The `in=dyn://` URLs have the format `dyn://namespace.component.endpoint`. For quickstart just use any string `dyn://test`, `dynamo-run` will default any missing parts for you. The pieces matter for a larger system.

* *Namespace*: A pipeline. Usually a model. e.g "llama_8b". Just a name.
* *Component*: A load balanced service needed to run that pipeline. "backend", "prefill", "decode", "preprocessor", "draft", etc. This typically has some configuration (which model to use, for example).
* *Endpoint*: Like a URL. "generate", "load_metrics".
* *Instance*: A process. Unique. Dynamo assigns each one a unique instance_id. The thing that is running is always an instance. Namespace/component/endpoint can refer to multiple instances.

If you run two models, that is two pipelines.

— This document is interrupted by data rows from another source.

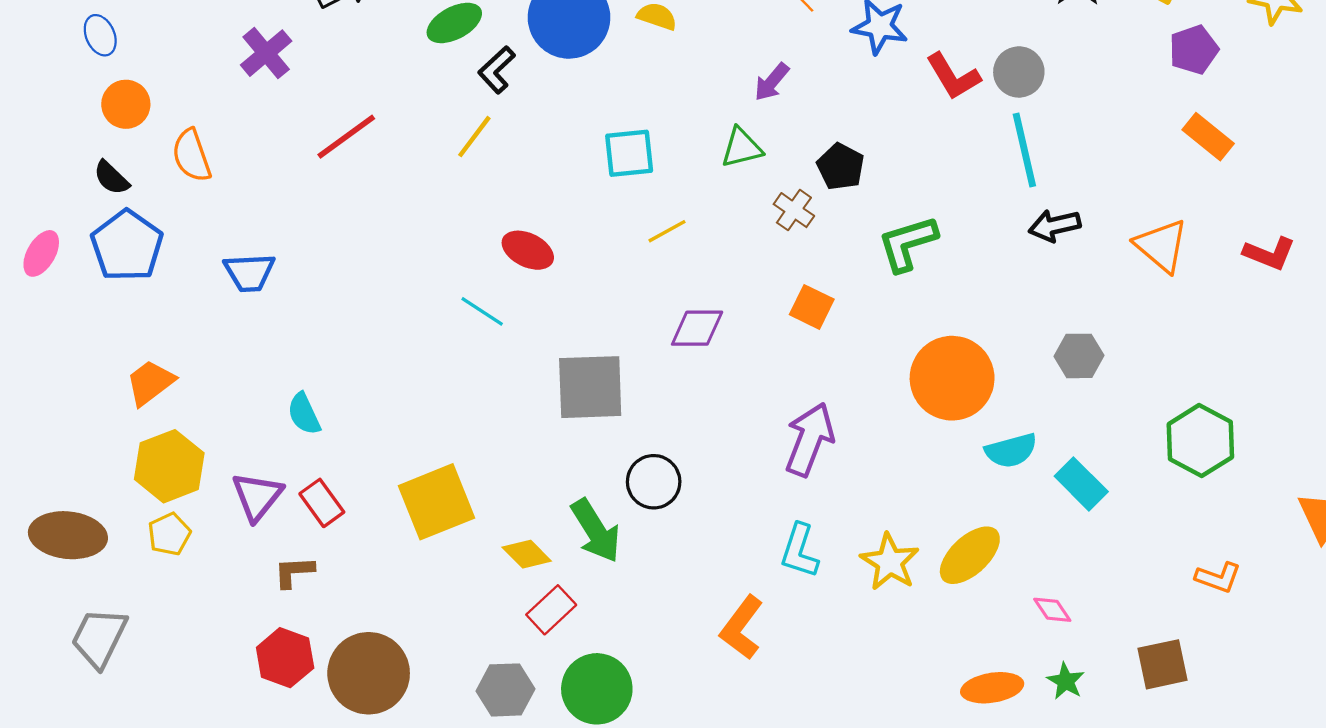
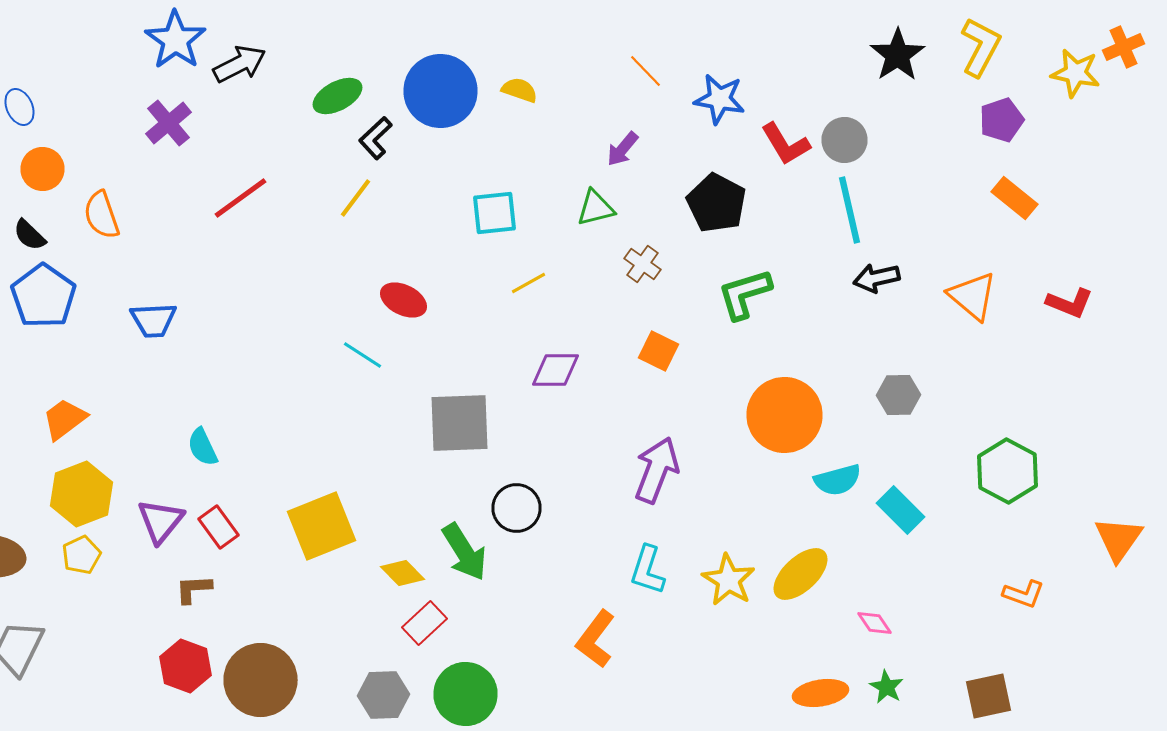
black pentagon: (841, 167) -> (716, 203), moved, size x1.4
brown square: (1162, 664) -> (988, 696), moved

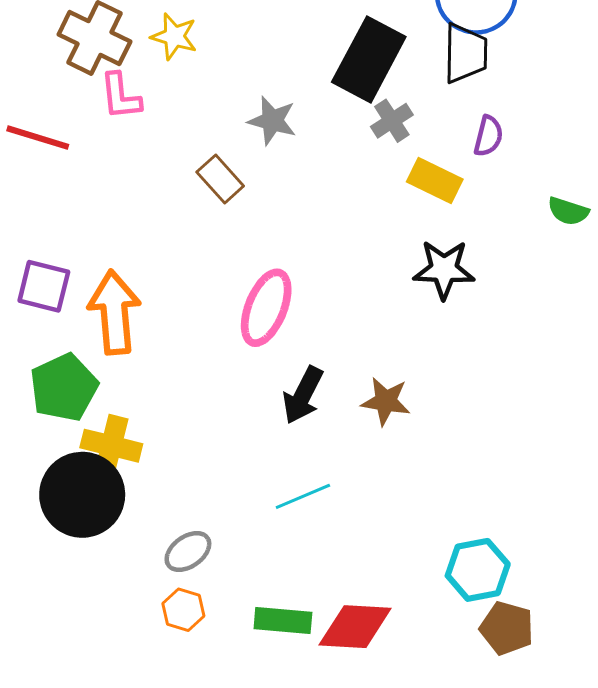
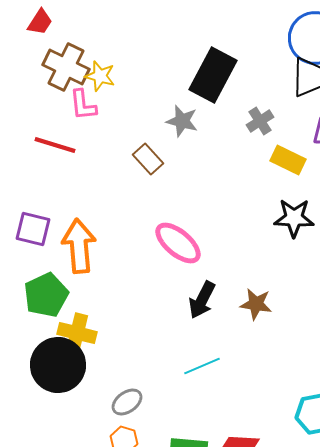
yellow star: (174, 36) -> (100, 76), moved
black rectangle: (369, 59) -> (213, 75), moved
red line: (38, 138) -> (55, 145), moved
pink ellipse: (266, 308) -> (178, 243), turned -72

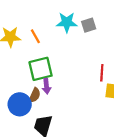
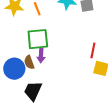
brown semicircle: (35, 95) -> (29, 62), turned 128

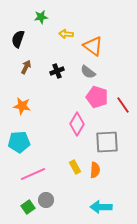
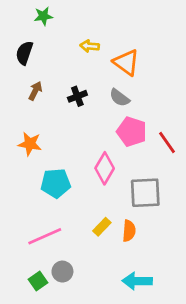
green star: (41, 17) -> (43, 16), moved
cyan pentagon: (19, 142) -> (56, 183), moved
yellow rectangle: (75, 167) -> (102, 227), turned 72

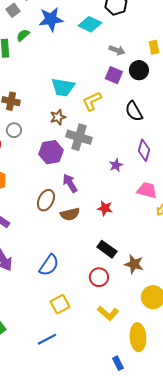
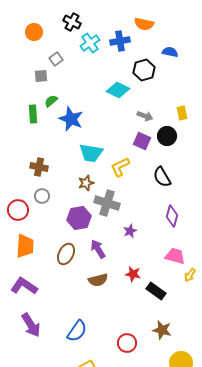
gray square: (13, 10) -> (41, 76), turned 32
blue star: (51, 19) -> (71, 119), moved, turned 30
purple star: (116, 165) -> (130, 231), moved
brown ellipse: (46, 200) -> (66, 254), moved
black rectangle: (107, 249) -> (156, 291), moved

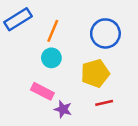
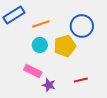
orange line: (53, 31) -> (41, 24), turned 48
yellow pentagon: (95, 73) -> (65, 46), moved

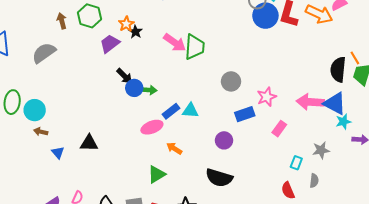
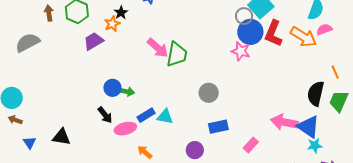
black star: (136, 32) -> (121, 13), moved
orange line: (355, 58) -> (335, 72), moved
black arrow: (124, 76) -> (105, 115), moved
pink star: (267, 97) -> (241, 51), moved, turned 30

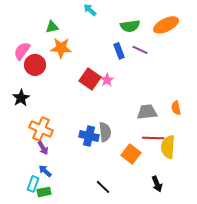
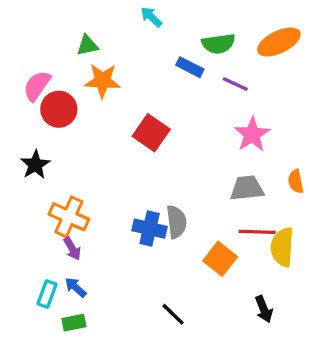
blue rectangle: (119, 51) -> (190, 67), moved, turned -42
pink star: (107, 80) -> (252, 134), moved, size x1.5
cyan rectangle: (33, 184) -> (47, 294), moved

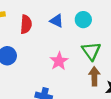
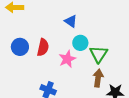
cyan circle: (83, 20) -> (80, 43), moved
red semicircle: (26, 24) -> (43, 47), moved

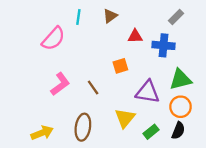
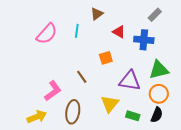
cyan line: (78, 17) -> (77, 31), moved
red triangle: (135, 36) -> (119, 32), turned 32
pink L-shape: (60, 84) -> (53, 91), moved
green rectangle: (151, 132) -> (133, 116), turned 56

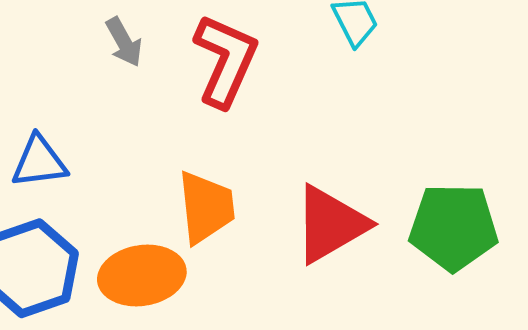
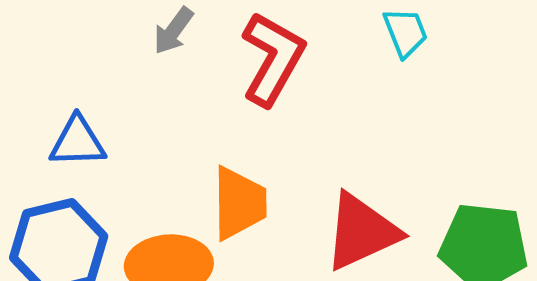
gray arrow: (124, 42) -> (173, 31), turned 60

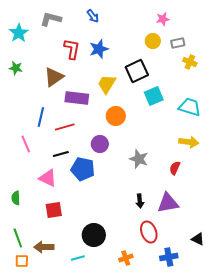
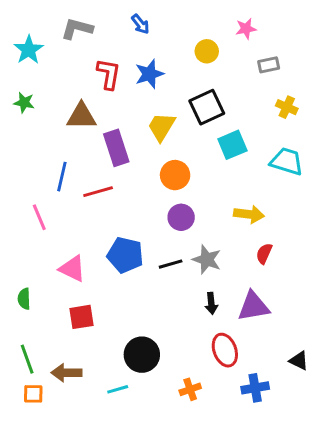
yellow circle: (153, 41) -> (207, 51), moved
yellow cross: (190, 62) -> (287, 107), moved
brown triangle: (54, 77) -> (81, 116), turned 35
purple rectangle: (77, 98) -> (116, 148), turned 65
yellow arrow: (189, 142) -> (249, 214), moved
purple circle: (100, 144) -> (181, 217), moved
black line: (61, 154) -> (171, 264), moved
gray star: (139, 159) -> (207, 260), moved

An exception would be if doing speculative decoding. The draft model is part of the pipeline of a bigger model.

If you run two instances of the same model ("data parallel") they are the same namespace+component+endpoint but different instances. The router will spread traffic over all the instances of a namespace+component+endpoint. If you have four prefill workers in a pipeline, they all have the same namespace+component+endpoint and are automatically assigned unique instance_ids.

Example 1: Data parallel load balanced, one model one pipeline two instances.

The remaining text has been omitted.